* Provided data

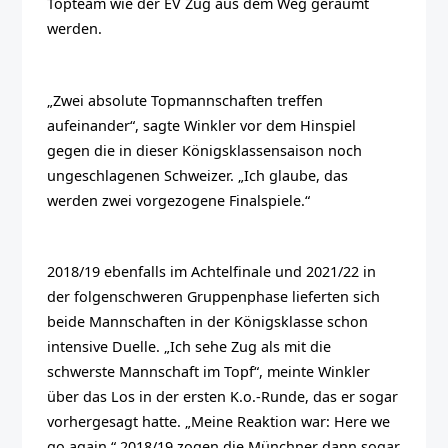
Topteam wie der EV Zug aus dem Weg geräumt
werden.
„Zwei absolute Topmannschaften treffen
aufeinander“, sagte Winkler vor dem Hinspiel
gegen die in dieser Königsklassensaison noch
ungeschlagenen Schweizer. „Ich glaube, das
werden zwei vorgezogene Finalspiele.“
2018/19 ebenfalls im Achtelfinale und 2021/22 in
der folgenschweren Gruppenphase lieferten sich
beide Mannschaften in der Königsklasse schon
intensive Duelle. „Ich sehe Zug als mit die
schwerste Mannschaft im Topf“, meinte Winkler
über das Los in der ersten K.o.-Runde, das er sogar
vorhergesagt hatte. „Meine Reaktion war: Here we
go again.“ 2018/19 zogen die Münchner dann sogar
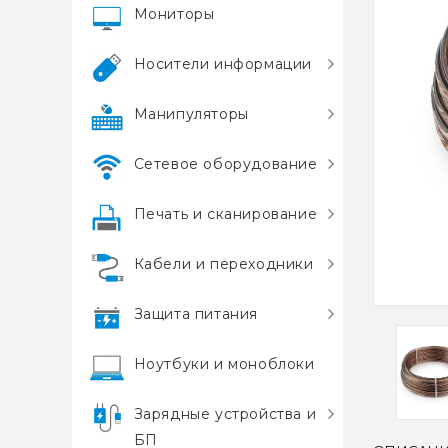
Мониторы
Носители информации
Манипуляторы
Сетевое оборудование
Печать и сканирование
Кабели и переходники
Защита питания
Ноутбуки и моноблоки
Зарядные устройства и
БП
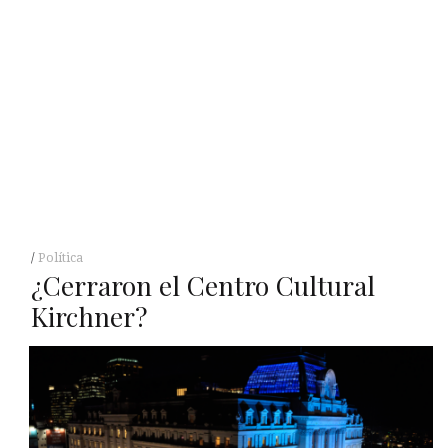
Política
¿Cerraron el Centro Cultural
Kirchner?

* What you will do
The lines of the records that contain the string "werden" should be located and copied.

* Exercise answer
werden.
werden zwei vorgezogene Finalspiele.“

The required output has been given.